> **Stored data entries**
============

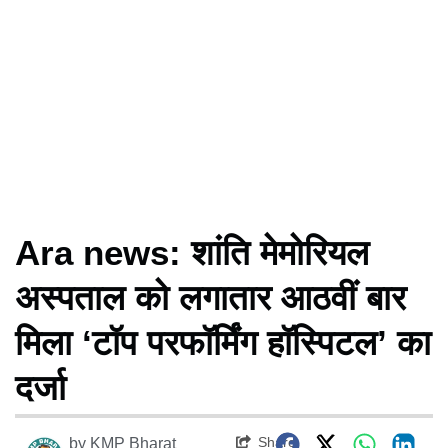
Ara news: शांति मेमोरियल
अस्पताल को लगातार आठवीं बार
मिला ‘टॉप परफॉर्मिंग हॉस्पिटल’ का
दर्जा
Share
by
KMP Bharat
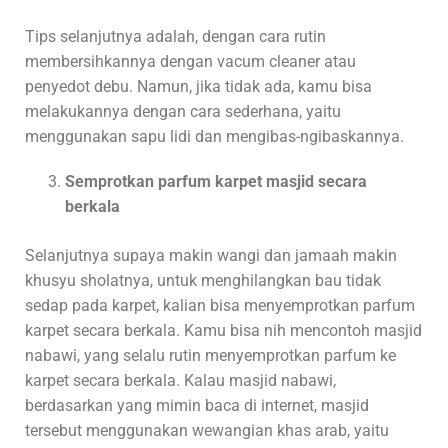
Tips selanjutnya adalah, dengan cara rutin
membersihkannya dengan vacum cleaner atau
penyedot debu. Namun, jika tidak ada, kamu bisa
melakukannya dengan cara sederhana, yaitu
menggunakan sapu lidi dan mengibas-ngibaskannya.
Semprotkan parfum karpet masjid secara
berkala
Selanjutnya supaya makin wangi dan jamaah makin
khusyu sholatnya, untuk menghilangkan bau tidak
sedap pada karpet, kalian bisa menyemprotkan parfum
karpet secara berkala. Kamu bisa nih mencontoh masjid
nabawi, yang selalu rutin menyemprotkan parfum ke
karpet secara berkala. Kalau masjid nabawi,
berdasarkan yang mimin baca di internet, masjid
tersebut menggunakan wewangian khas arab, yaitu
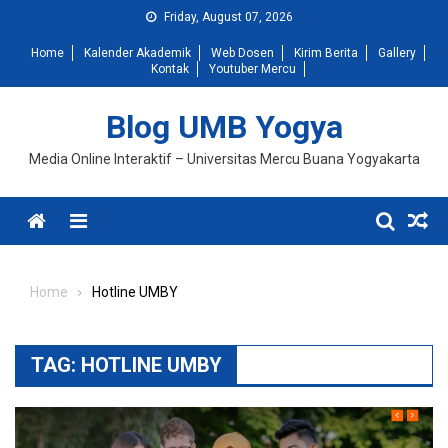
Skip
Friday, August 07, 2026
to
Home
Kalender Akademik
Web Dosen
Kirim Berita
Gallery
content
Kontak
Youtuber Mercu
Blog UMB Yogya
Media Online Interaktif – Universitas Mercu Buana Yogyakarta
Menu
Home
Hotline UMBY
TAG:
HOTLINE UMBY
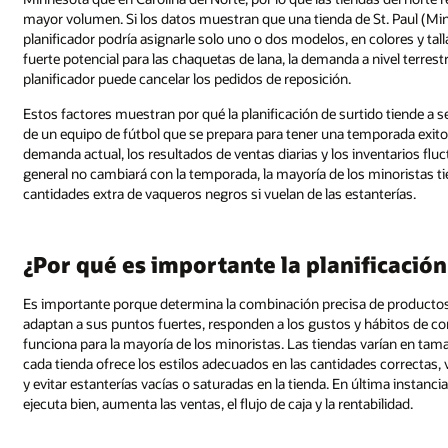
mayor volumen. Si los datos muestran que una tienda de St. Paul (Min
planificador podría asignarle solo uno o dos modelos, en colores y tal
fuerte potencial para las chaquetas de lana, la demanda a nivel terrestr
planificador puede cancelar los pedidos de reposición.
Estos factores muestran por qué la planificación de surtido tiende a se
de un equipo de fútbol que se prepara para tener una temporada exito
demanda actual, los resultados de ventas diarias y los inventarios fluc
general no cambiará con la temporada, la mayoría de los minoristas ti
cantidades extra de vaqueros negros si vuelan de las estanterías.
¿Por qué es importante la planificación
Es importante porque determina la combinación precisa de productos 
adaptan a sus puntos fuertes, responden a los gustos y hábitos de co
funciona para la mayoría de los minoristas. Las tiendas varían en tam
cada tienda ofrece los estilos adecuados en las cantidades correctas,
y evitar estanterías vacías o saturadas en la tienda. En última instanc
ejecuta bien, aumenta las ventas, el flujo de caja y la rentabilidad.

============

> **WORK REQUIRED**
Your answer must be an exact copy of the records, without the pictures.

> **RESPONSE**
Ara news: शांति मेमोरियल
अस्पताल को लगातार आठवीं बार
मिला ‘टॉप परफॉर्मिंग हॉस्पिटल’ का
दर्जा
Share
by
KMP Bharat
Tips selanjutnya adalah, dengan cara rutin
membersihkannya dengan vacum cleaner atau
penyedot debu. Namun, jika tidak ada, kamu bisa
melakukannya dengan cara sederhana, yaitu
menggunakan sapu lidi dan mengibas-ngibaskannya.
Semprotkan parfum karpet masjid secara
berkala
Selanjutnya supaya makin wangi dan jamaah makin
khusyu sholatnya, untuk menghilangkan bau tidak
sedap pada karpet, kalian bisa menyemprotkan parfum
karpet secara berkala. Kamu bisa nih mencontoh masjid
nabawi, yang selalu rutin menyemprotkan parfum ke
karpet secara berkala. Kalau masjid nabawi,
berdasarkan yang mimin baca di internet, masjid
tersebut menggunakan wewangian khas arab, yaitu
Skip
Friday, August 07, 2026
to
Home
Kalender Akademik
Web Dosen
Kirim Berita
Gallery
content
Kontak
Youtuber Mercu
Blog UMB Yogya
Media Online Interaktif – Universitas Mercu Buana Yogyakarta
Menu
Home
Hotline UMBY
TAG:
HOTLINE UMBY
mayor volumen. Si los datos muestran que una tienda de St. Paul (Min
planificador podría asignarle solo uno o dos modelos, en colores y tal
fuerte potencial para las chaquetas de lana, la demanda a nivel terrestr
planificador puede cancelar los pedidos de reposición.
Estos factores muestran por qué la planificación de surtido tiende a se
de un equipo de fútbol que se prepara para tener una temporada exito
demanda actual, los resultados de ventas diarias y los inventarios fluc
general no cambiará con la temporada, la mayoría de los minoristas ti
cantidades extra de vaqueros negros si vuelan de las estanterías.
¿Por qué es importante la planificación
Es importante porque determina la combinación precisa de productos 
adaptan a sus puntos fuertes, responden a los gustos y hábitos de co
funciona para la mayoría de los minoristas. Las tiendas varían en tam
cada tienda ofrece los estilos adecuados en las cantidades correctas,
y evitar estanterías vacías o saturadas en la tienda. En última instanc
ejecuta bien, aumenta las ventas, el flujo de caja y la rentabilidad.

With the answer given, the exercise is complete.